NUMA

FEATURE STATE: KubeVirt v0.43

NUMA support in KubeVirt is at this stage limited to a small set of special use-cases and will improve over time together with improvements made to Kubernetes.

In general, the goal is to map the host NUMA topology as efficiently as possible to the Virtual Machine topology to improve the performance.

The following NUMA mapping strategies can be used:

Preconditions

In order to use current NUMA support, the following preconditions must be met:

GuestMappingPassthrough

GuestMappingPassthrough will pass through the node numa topology to the guest. The topology is based on the dedicated CPUs which the VMI got assigned from the kubelet via the CPU Manager. It can be requested by setting spec.domain.cpu.numa.guestMappingPassthrough on the VMI.

Since KubeVirt does not know upfront which exclusive CPUs the VMI will get from the kubelet, there are some limitations:

  • Guests may see different NUMA topologies when being rescheduled.
  • The resulting NUMA topology may be asymmetrical.
  • The VMI may fail to start on the node if not enough hugepages are available on the assigned NUMA nodes.

While this NUMA modelling strategy has its limitations, aligning the guest’s NUMA architecture with the node’s can be critical for high-performance applications.

An example VMI may look like this:

  1. apiVersion: kubevirt.io/v1
  2. kind: VirtualMachineInstance
  3. metadata:
  4. name: numavm
  5. spec:
  6. domain:
  7. cpu:
  8. cores: 4
  9. dedicatedCpuPlacement: true
  10. numa:
  11. guestMappingPassthrough: { }
  12. devices:
  13. disks:
  14. - disk:
  15. bus: virtio
  16. name: containerdisk
  17. - disk:
  18. bus: virtio
  19. name: cloudinitdisk
  20. resources:
  21. requests:
  22. memory: 64Mi
  23. memory:
  24. hugepages:
  25. pageSize: 2Mi
  26. volumes:
  27. - containerDisk:
  28. image: quay.io/kubevirt/cirros-container-disk-demo
  29. name: containerdisk
  30. - cloudInitNoCloud:
  31. userData: |
  32. #!/bin/sh
  33. echo 'printed from cloud-init userdata'
  34. name: cloudinitdisk

Running real-time workloads

Overview

It is possible to deploy Virtual Machines that run a real-time kernel and make use of libvirtd’s guest cpu and memory optimizations that improve the overall latency. These changes leverage mostly on already available settings in KubeVirt, as we will see shortly, but the VMI manifest now exposes two new settings that instruct KubeVirt to configure the generated libvirt XML with the recommended tuning settings for running real-time workloads.

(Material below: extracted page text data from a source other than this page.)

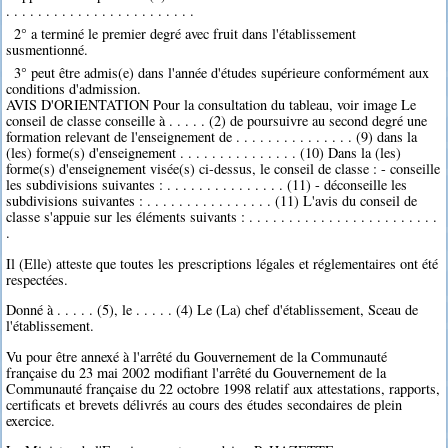
. . . . . . . . . . . . . . . . . . . . . . . .
2° a terminé le premier degré avec fruit dans l'établissement
susmentionné.
3° peut être admis(e) dans l'année d'études supérieure conformément aux
conditions d'admission.
AVIS D'ORIENTATION Pour la consultation du tableau, voir image Le
conseil de classe conseille à . . . . . (2) de poursuivre au second degré une
formation relevant de l'enseignement de . . . . . . . . . . . . . . . (9) dans la
(les) forme(s) d'enseignement . . . . . . . . . . . . . . . (10) Dans la (les)
forme(s) d'enseignement visée(s) ci-dessus, le conseil de classe : - conseille
les subdivisions suivantes : . . . . . . . . . . . . . . . (11) - déconseille les
subdivisions suivantes : . . . . . . . . . . . . . . . . (11) L'avis du conseil de
classe s'appuie sur les éléments suivants : . . . . . . . . . . . . . . . . . . . . . . . .
.
Il (Elle) atteste que toutes les prescriptions légales et réglementaires ont été
respectées.
Donné à . . . . . (5), le . . . . . (4) Le (La) chef d'établissement, Sceau de
l'établissement.
Vu pour être annexé à l'arrêté du Gouvernement de la Communauté
française du 23 mai 2002 modifiant l'arrêté du Gouvernement de la
Communauté française du 22 octobre 1998 relatif aux attestations, rapports,
certificats et brevets délivrés au cours des études secondaires de plein
exercice.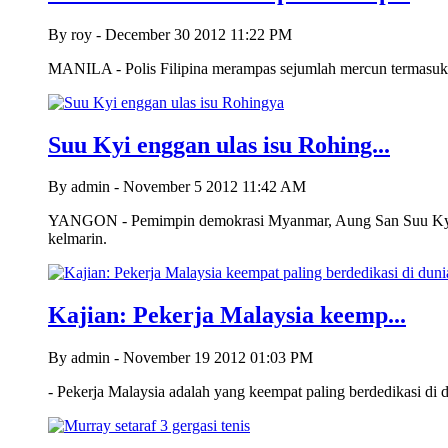
By roy - December 30 2012 11:22 PM
MANILA - Polis Filipina merampas sejumlah mercun termasuk 
Suu Kyi enggan ulas isu Rohing...
By admin - November 5 2012 11:42 AM
YANGON - Pemimpin demokrasi Myanmar, Aung San Suu Kyi (ga
kelmarin.
Kajian: Pekerja Malaysia keemp...
By admin - November 19 2012 01:03 PM
- Pekerja Malaysia adalah yang keempat paling berdedikasi di d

To make use of the optimized settings, two new settings have been added to the VMI schema:

  • spec.domain.cpu.realtime: When defined, it instructs KubeVirt to configure the linux scheduler for the VCPUS to run processes in FIFO scheduling policy (SCHED_FIFO) with priority 1. This setting guarantees that all processes running in the host will be executed with real-time priority.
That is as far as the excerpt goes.